Nunca escondeu sua rejeição à propriedade privada. Durante a ditadura militar, um político do partido dos generais, a Arena (Aliança Renovadora Nacional), perguntou a ele: “Dom Pedro, então o senhor é contra a propriedade privada?” E Pedro respondeu: “Não sou contra, se o senhor pode ter uma camisa e todos os outros também, eu sou a favor da propriedade privada das camisas.” Agora, sou contra a propriedade privativista, que é privadora para a imensa maioria. Contra a propriedade acumuladora que é a essência do capitalismo”. Não podia ser mais claro!

Jornalistas que o visitam na modesta cada onde mora, em São Felix do Araguaia, descrevem as paredes enfeitadas com imágens multiplas, de Che Guevara, Jesus Cristo, Milton Nascimento, padre Burnier, d.
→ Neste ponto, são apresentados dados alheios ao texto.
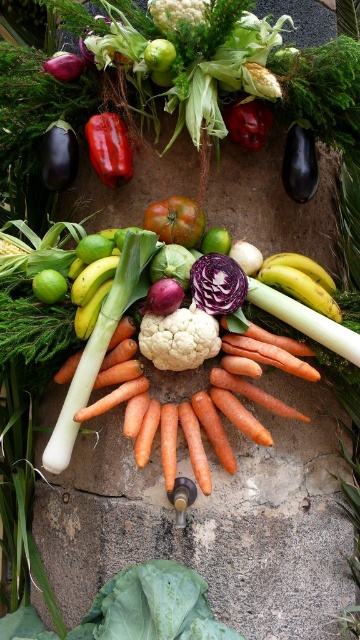 Consider the image. Does green matte cauliflower at upper center have a greater height compared to purple smooth cabbage at center?

Indeed, green matte cauliflower at upper center has a greater height compared to purple smooth cabbage at center.

Which is behind, point (151, 40) or point (216, 237)?

Positioned behind is point (216, 237).

Who is more distant from viewer, [162,56] or [218,243]?

The point [218,243] is behind.

Identify the location of green matte cauliflower at upper center. (159, 54).

Who is more forward, (119,156) or (164,474)?

Point (164,474) is in front.

Where is `shiny red pepper at upper center`? shiny red pepper at upper center is located at coordinates (109, 147).

Can you confirm if orange matte carrots at center is thinner than purple smooth cabbage at center?

In fact, orange matte carrots at center might be wider than purple smooth cabbage at center.

Does point (241, 396) lie behind point (205, 236)?

Yes, it is behind point (205, 236).

You are a GUI agent. You are given a task and a screenshot of the screen. Output one action in this format:
    pyautogui.click(x=<x>, y=<y>)
    Task: Click on the orange matte carrots at center
    The width and height of the screenshot is (360, 640).
    Given the screenshot: What is the action you would take?
    pyautogui.click(x=235, y=401) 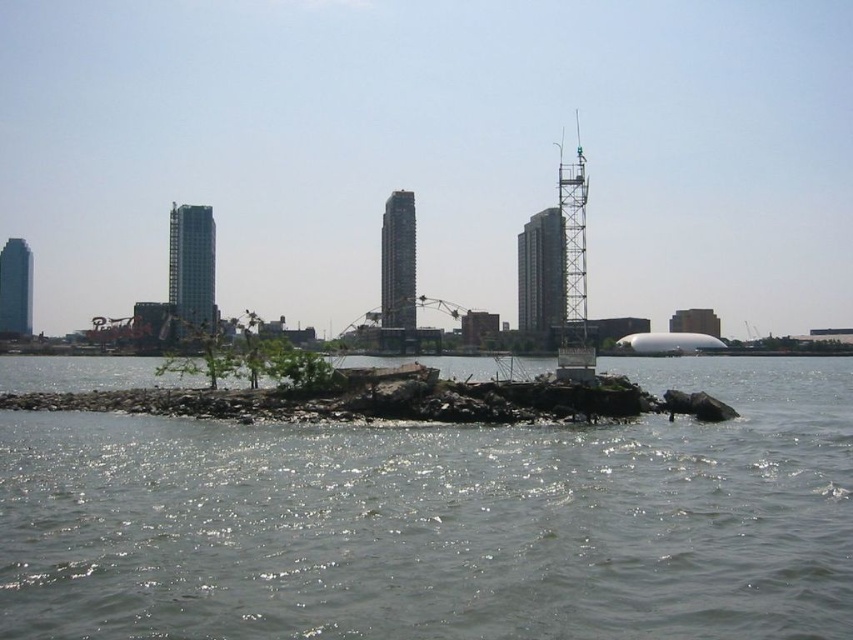 Question: Among these objects, which one is nearest to the camera?

Choices:
 (A) metallic scaffolding at right
 (B) smooth concrete skyscraper at right

Answer: (A)

Question: Is silver glass skyscraper at center-left to the left of smooth glass skyscraper at center from the viewer's perspective?

Choices:
 (A) yes
 (B) no

Answer: (A)

Question: Which object is the closest to the clear water at center?

Choices:
 (A) metallic gray tower at right
 (B) smooth concrete skyscraper at right
 (C) matte glass skyscraper at left
 (D) metallic scaffolding at right

Answer: (D)

Question: Which of the following is the farthest from the observer?

Choices:
 (A) (399, 221)
 (B) (576, 308)

Answer: (A)

Question: Observing the image, what is the correct spatial positioning of silver glass skyscraper at center-left in reference to smooth concrete skyscraper at right?

Choices:
 (A) right
 (B) left

Answer: (B)

Question: Does silver glass skyscraper at center-left appear on the right side of matte glass skyscraper at left?

Choices:
 (A) no
 (B) yes

Answer: (B) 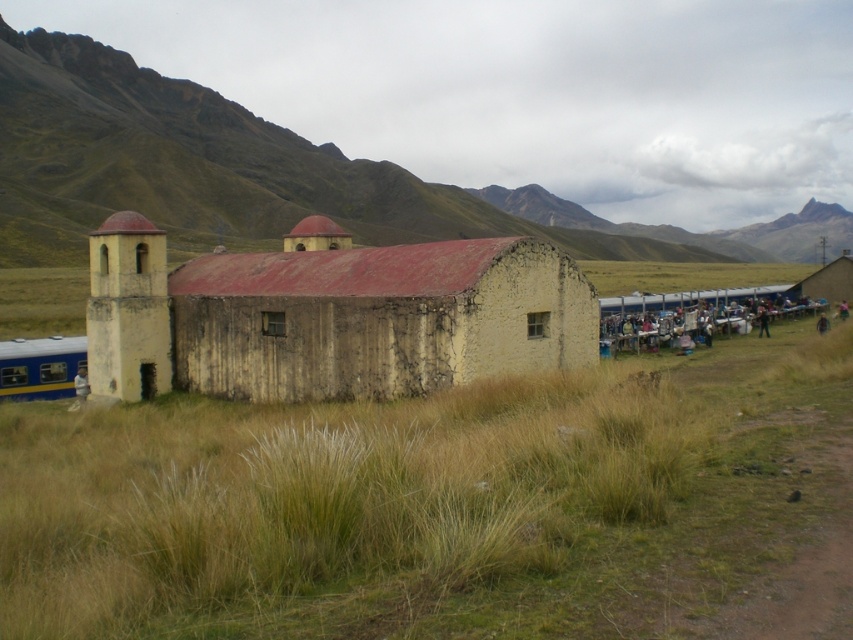 Is yellow concrete building at center taller than white plastic chairs at right?

Indeed, yellow concrete building at center has a greater height compared to white plastic chairs at right.

Can you confirm if yellow concrete building at center is positioned to the left of white plastic chairs at right?

Correct, you'll find yellow concrete building at center to the left of white plastic chairs at right.

Between point (339, 269) and point (740, 321), which one is positioned behind?

The point (740, 321) is behind.

At what (x,y) coordinates should I click in order to perform the action: click on yellow concrete building at center. Please return your answer as a coordinate pair (x, y). Looking at the image, I should click on (328, 316).

Is yellow concrete building at center closer to the viewer compared to blue painted metal train at left?

Yes, it is.

Who is more distant from viewer, [165,376] or [68,346]?

The point [68,346] is behind.

Describe the element at coordinates (328, 316) in the screenshot. This screenshot has height=640, width=853. I see `yellow concrete building at center` at that location.

Locate an element on the screen. Image resolution: width=853 pixels, height=640 pixels. yellow concrete building at center is located at coordinates (328, 316).

Between dry grass at center and blue painted metal train at left, which one appears on the left side from the viewer's perspective?

blue painted metal train at left

Who is more forward, (169, 464) or (4, 362)?

Point (169, 464) is in front.

The image size is (853, 640). In order to click on dry grass at center in this screenshot , I will do `click(424, 502)`. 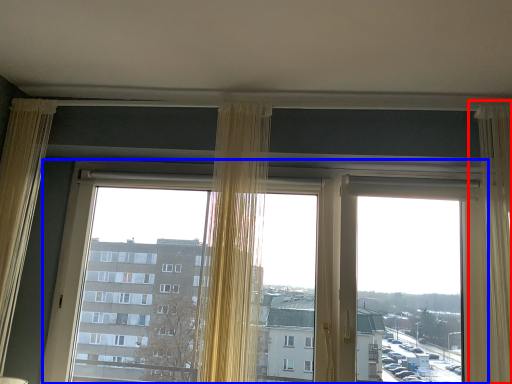 Question: Which point is closer to the camera, curtain (highlighted by a red box) or window (highlighted by a blue box)?

Choices:
 (A) curtain
 (B) window

Answer: (A) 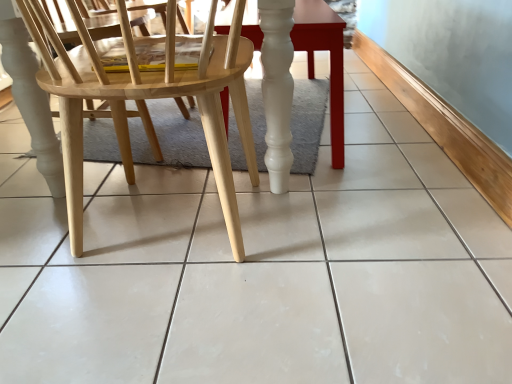 Question: Do you think natural wood chair at left is within smooth glossy wood table at center, or outside of it?

Choices:
 (A) inside
 (B) outside

Answer: (B)

Question: Is natural wood chair at left taller or shorter than smooth glossy wood table at center?

Choices:
 (A) short
 (B) tall

Answer: (B)

Question: Does point (75, 91) appear closer or farther from the camera than point (223, 24)?

Choices:
 (A) closer
 (B) farther

Answer: (A)

Question: Is smooth glossy wood table at center inside or outside of natural wood chair at left?

Choices:
 (A) outside
 (B) inside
Hélder Câmara, monsenhor Romero, Pablo Neruda, entre outas. Imagens de lutadores que exprimem a mesma convicção que o trouxe ao coração da Amazônia, faz quase cinquenta anos, e onde ele se enraizou e fincou fortemente a bandeira da justica e da igualdade.
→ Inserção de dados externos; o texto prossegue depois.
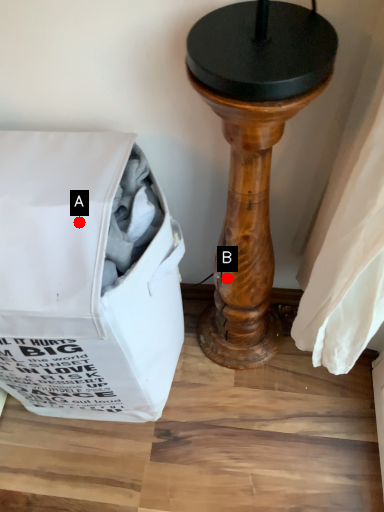 Question: Two points are circled on the image, labeled by A and B beside each circle. Which point appears closest to the camera in this image?

Choices:
 (A) A is closer
 (B) B is closer

Answer: (A) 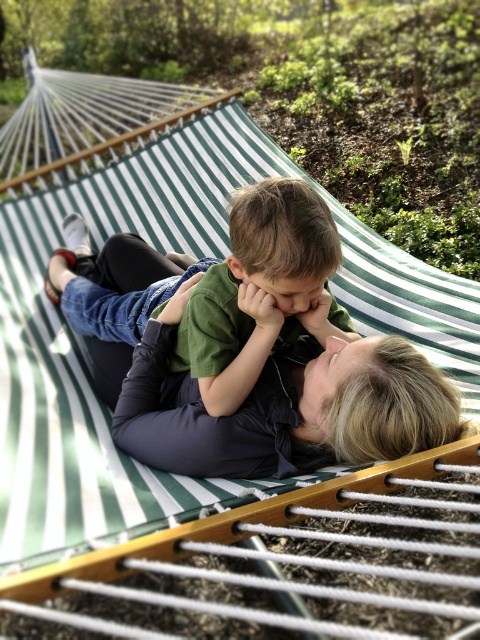 Is matte black pants at center below green matte shirt at center?

Yes, matte black pants at center is below green matte shirt at center.

Consider the image. Is matte black pants at center to the right of green matte shirt at center from the viewer's perspective?

Yes, matte black pants at center is to the right of green matte shirt at center.

Identify the location of matte black pants at center. This screenshot has height=640, width=480. tap(287, 410).

The image size is (480, 640). I want to click on matte black pants at center, so pyautogui.click(x=287, y=410). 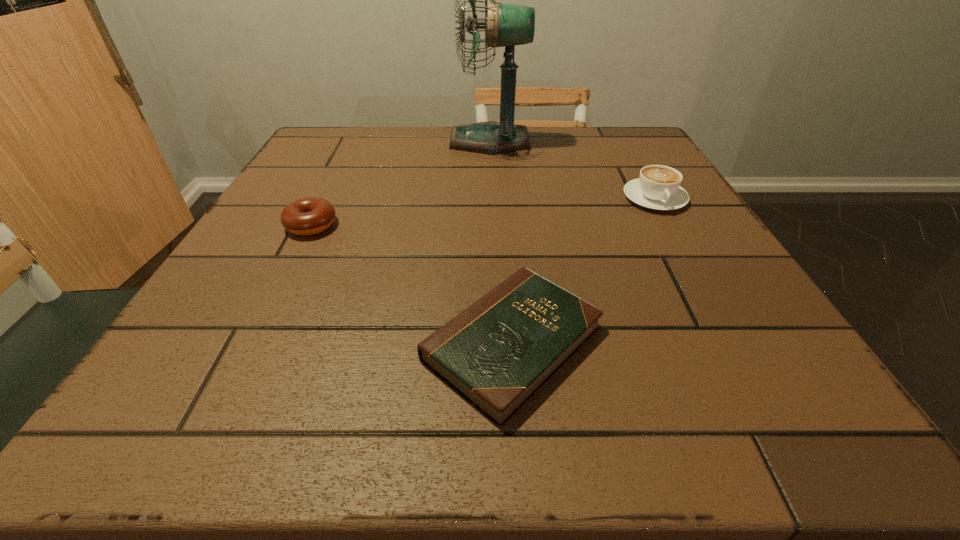 You are a GUI agent. You are given a task and a screenshot of the screen. Output one action in this format:
    pyautogui.click(x=<x>, y=<y>)
    Task: Click on the blank area located in front of the farthest object where the wind blows
    The image size is (960, 540).
    Given the screenshot: What is the action you would take?
    pyautogui.click(x=314, y=141)

The width and height of the screenshot is (960, 540). What are the coordinates of `free spot located on the side of the third shortest object with the handle` in the screenshot? It's located at (679, 240).

Image resolution: width=960 pixels, height=540 pixels. I want to click on vacant space located on the front of the third tallest object, so click(287, 273).

You are a GUI agent. You are given a task and a screenshot of the screen. Output one action in this format:
    pyautogui.click(x=<x>, y=<y>)
    Task: Click on the vacant space located on the right of the shortest object
    Image resolution: width=960 pixels, height=540 pixels.
    Given the screenshot: What is the action you would take?
    pyautogui.click(x=783, y=343)

The width and height of the screenshot is (960, 540). Identify the location of object present at the far edge. (506, 25).

Locate an element on the screen. The height and width of the screenshot is (540, 960). object that is at the near edge is located at coordinates (497, 353).

Find the location of a particular element. Image resolution: width=960 pixels, height=540 pixels. object present at the left edge is located at coordinates (307, 216).

At what (x,y) coordinates should I click in order to perform the action: click on object located at the right edge. Please return your answer as a coordinate pair (x, y). Looking at the image, I should click on (658, 187).

Find the location of a particular element. The image size is (960, 540). vacant area at the far edge is located at coordinates (588, 155).

Where is `vacant space at the near edge of the desktop`? This screenshot has width=960, height=540. vacant space at the near edge of the desktop is located at coordinates (389, 411).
Ele faz críticas aos governos que se sucedem desde 2003. Mas são críticas, digamos assim, de um irmão mais velho. De quem está do mesmo lado. Reconhece que o governo tem limitações impostas pelo sistema político, e diz que elas resultam de uma espécie de “pecado original”: as alianças, que forçam a concessões ao capitalismo neoliberal. Mas ressalta: “Tanto o Lula como a Dilma gostariam de governar a serviço do povo mesmo, mas as alianças fizeram com que os governos populares estivessem sempre condicionados”.
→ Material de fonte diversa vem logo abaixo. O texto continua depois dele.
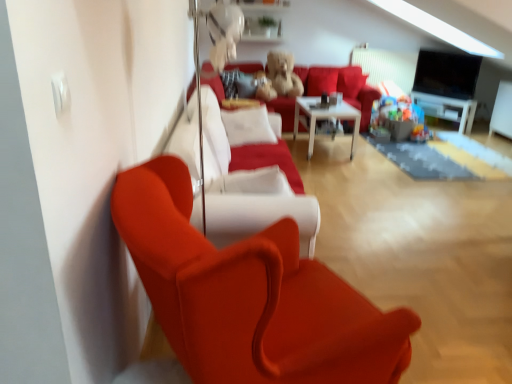 Question: Is satin red armchair at left wider or thinner than white glossy table at center?

Choices:
 (A) wide
 (B) thin

Answer: (B)

Question: From a real-world perspective, is satin red armchair at left positioned above or below white glossy table at center?

Choices:
 (A) below
 (B) above

Answer: (B)

Question: Estimate the real-world distances between objects in this image. Which object is closer to the white glossy entertainment center at right?

Choices:
 (A) satin red armchair at left
 (B) white soft cushion at center
 (C) velvet red couch at center
 (D) white glossy table at center
 (E) fuzzy brown teddy bear at center

Answer: (C)

Question: Based on their relative distances, which object is nearer to the white soft cushion at center?

Choices:
 (A) fuzzy brown teddy bear at center
 (B) satin red couch at center
 (C) white glossy entertainment center at right
 (D) white glossy table at center
 (E) velvet red couch at center

Answer: (B) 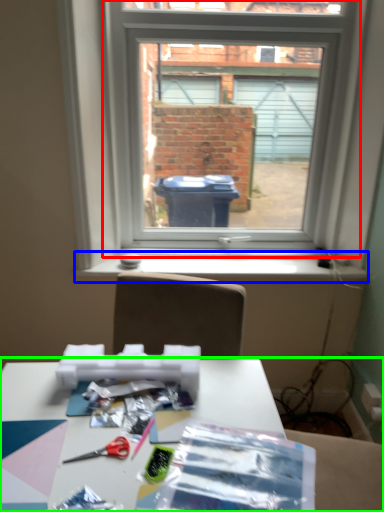 Question: Which object is the farthest from window (highlighted by a red box)? Choose among these: window sill (highlighted by a blue box) or table (highlighted by a green box).

Choices:
 (A) window sill
 (B) table

Answer: (B) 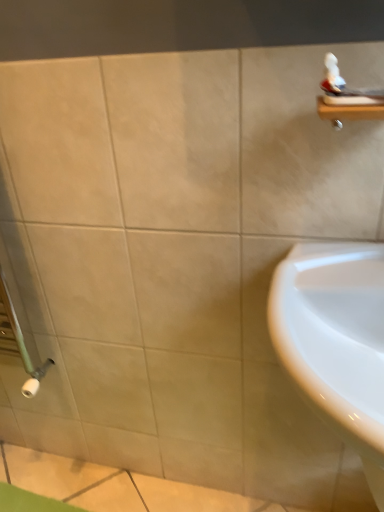 Question: From a real-world perspective, relative to wooden shelf at upper right, is white glossy sink at lower right vertically above or below?

Choices:
 (A) below
 (B) above

Answer: (A)

Question: From the image's perspective, is white glossy sink at lower right above or below wooden shelf at upper right?

Choices:
 (A) above
 (B) below

Answer: (B)

Question: Is white glossy sink at lower right wider or thinner than wooden shelf at upper right?

Choices:
 (A) wide
 (B) thin

Answer: (A)

Question: Is point (331, 117) positioned closer to the camera than point (350, 289)?

Choices:
 (A) farther
 (B) closer

Answer: (B)

Question: Based on their positions, is wooden shelf at upper right located to the left or right of white glossy sink at lower right?

Choices:
 (A) right
 (B) left

Answer: (A)

Question: Considering the positions of wooden shelf at upper right and white glossy sink at lower right in the image, is wooden shelf at upper right taller or shorter than white glossy sink at lower right?

Choices:
 (A) short
 (B) tall

Answer: (A)

Question: Is wooden shelf at upper right wider or thinner than white glossy sink at lower right?

Choices:
 (A) wide
 (B) thin

Answer: (B) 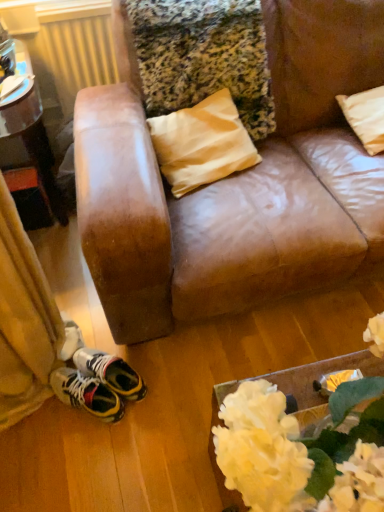 Question: Is metallic yellow radiator at upper left wider than brushed metal table at left?

Choices:
 (A) no
 (B) yes

Answer: (A)

Question: Can you confirm if metallic yellow radiator at upper left is taller than brushed metal table at left?

Choices:
 (A) no
 (B) yes

Answer: (A)

Question: Is metallic yellow radiator at upper left shorter than brushed metal table at left?

Choices:
 (A) yes
 (B) no

Answer: (A)

Question: Is metallic yellow radiator at upper left next to brushed metal table at left and touching it?

Choices:
 (A) yes
 (B) no

Answer: (B)

Question: Is metallic yellow radiator at upper left looking in the opposite direction of brushed metal table at left?

Choices:
 (A) no
 (B) yes

Answer: (A)

Question: In terms of size, does beige fabric pillow at upper right appear bigger or smaller than metallic yellow radiator at upper left?

Choices:
 (A) small
 (B) big

Answer: (A)

Question: Choose the correct answer: Is beige fabric pillow at upper right inside metallic yellow radiator at upper left or outside it?

Choices:
 (A) inside
 (B) outside

Answer: (B)

Question: In the image, is beige fabric pillow at upper right on the left side or the right side of metallic yellow radiator at upper left?

Choices:
 (A) left
 (B) right

Answer: (B)

Question: From a real-world perspective, is beige fabric pillow at upper right physically located above or below metallic yellow radiator at upper left?

Choices:
 (A) above
 (B) below

Answer: (B)

Question: Is beige fabric pillow at upper right bigger or smaller than white fabric flowers at lower right?

Choices:
 (A) small
 (B) big

Answer: (A)

Question: Is beige fabric pillow at upper right taller or shorter than white fabric flowers at lower right?

Choices:
 (A) tall
 (B) short

Answer: (B)

Question: Looking at their shapes, would you say beige fabric pillow at upper right is wider or thinner than white fabric flowers at lower right?

Choices:
 (A) wide
 (B) thin

Answer: (A)

Question: Is point click(347, 114) positioned closer to the camera than point click(359, 456)?

Choices:
 (A) closer
 (B) farther

Answer: (B)

Question: Considering the positions of brushed metal table at left and beige fabric pillow at upper right in the image, is brushed metal table at left bigger or smaller than beige fabric pillow at upper right?

Choices:
 (A) small
 (B) big

Answer: (B)

Question: From a real-world perspective, is brushed metal table at left physically located above or below beige fabric pillow at upper right?

Choices:
 (A) above
 (B) below

Answer: (B)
E afirma a certeza de que, no Brasil, existem dois projetos em confronto. Um, neoliberal, de direita. “O neoliberalismo é a morte”, escreveu certa vez. “Não é um projeto que transforme o país”. Em contraposição a ele “há o projeto popular que atende essas necessidades básicas. Eu penso que esse projeto significa reforma agrária e agrícola, uma adequação do salário. Um projeto que dê um basta à dívida externa, chamem de moratória, renegociação etc. Um projeto que reconheça o Brasil pluriétnico, pluricultural e plurinacional. E que faça o possível para que possamos viver com tranqüilidade, numa convivência fraterna. Um projeto que seja latino-americano”. É uma utopia, concorda. E diz: “só vivo pela utopia. Outro tipo de mundo, este não serve, massacra, exclui”.

Na terça-feira (16/02) Pedro completou 88 anos. Uma vida digna, plena, vida de um homem que, sendo um príncipe da Igreja, tem um lado do qual nunca fugiu: o lado do povo.